WASHINGTON, Dec 8 (Reuters) - The U.S. surgeon general in a report released on Thursday called for action to reduce the use of e-cigarettes among young people, noting they have overtaken cigarettes to become the most commonly used tobacco products among this group.
Vivek Murthy, the country’s top doctor, in the first Surgeon General’s report on e-cigarettes use among youths, said young people were more vulnerable to the negative consequences of nicotine exposure than adults and should be protected.
“We know a great deal about what works to effectively prevent tobacco use among young people,” the report said. “Now we must apply these strategies to e-cigarettes.”
The report recommends that e-cigarettes be incorporated into existing smoke-free policies to prevent youth from accessing e-cigarettes. Such policies include imposing price and tax policies that discourage use.
The report drew a swift and angry response from those who argue that e-cigarettes may have the potential to help smokers quit, thereby lowering the overall burden of death and disease caused by conventional cigarettes.
“The long tradition of scientifically rigorous messages and reports from the U.S. surgeon general appears to have ended,” the public policy group R Street said in a statement. “The report focuses on youth experimentation and completely omits the opportunities for harm reduction these devices offer for adult smokers,” of which there are some 40 million.

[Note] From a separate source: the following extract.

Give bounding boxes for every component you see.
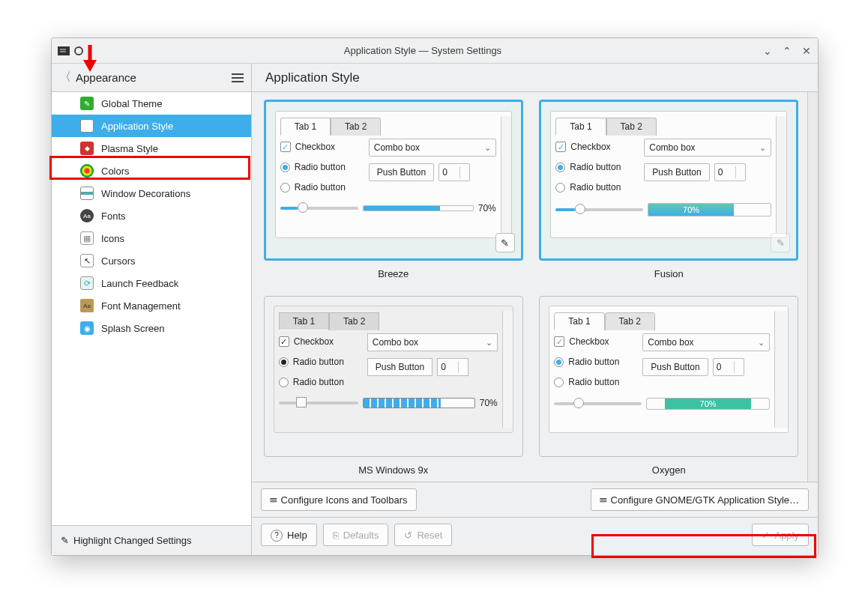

The report states that there is no evidence to support claims e-cigarettes help people quit smoking. It concedes, however, that neither is there proof young people who begin vaping move on to smoking traditional cigarettes.
“More studies are needed to elucidate the nature of any true causal relationship between e-cigarette and combustible tobacco product use,” it said.
Statistics from the Centers for Disease Control and Prevention show that as e-cigarette use has risen among young people, smoking rates have gone down.
Between 2011 and 2015, use of e-cigarettes among U.S. middle school students rose to 5.3 percent from 0.6 percent, according to the Centers for Disease Control and Prevention.
Use of combustible cigarettes among U.S. middle school students fell to 2.3 percent from 4.3 percent over the same period.
E-cigarette use among high school students rose to 16 percent in 2015 from 1.5 percent in 2011. Over the same period, 9.3 percent of high school students reported smoking traditional cigarettes compared with 15.8 percent in 2011.
Even so, because research related to e-cigarettes is so new, the report said, a “precautionary principle” should be employed to help prevent e-cigarette use among young people.
“This principle supports intervention to avoid possible health risks when the potential risks remain uncertain and have been, as yet, partially defined.”
The report comes as the overall smoking rate in the United States fell in 2015 to a record low of 15 percent. Public health experts fear those gains could be lost if young people become addicted to nicotine via e-cigarettes and progress to using more damaging conventional cigarettes.
E-cigarette advocates say it is entirely possible that the products contributed to the decline in smoking.
Reynolds American Inc, Altria Group Inc and Fontem Ventures, a subsidiary of Imperial Brands Plc, are among the leading manufacturers of the devices. Their use has grown quickly in the past decade, with U.S. sales expected to reach $4.1 billion in 2016, according to Wells Fargo Securities.
However, use of vapor devices among the population as a whole has stalled in the United States as more Americans question their safety, according to an online Reuters/Ipsos poll released in May.
On Tuesday, Marlboro maker Philip Morris International Inc filed its first U.S. application to market an electronic tobacco product with a claim that it is less harmful than cigarettes. The device, called iQOS, contains real tobacco which is heated but not burned.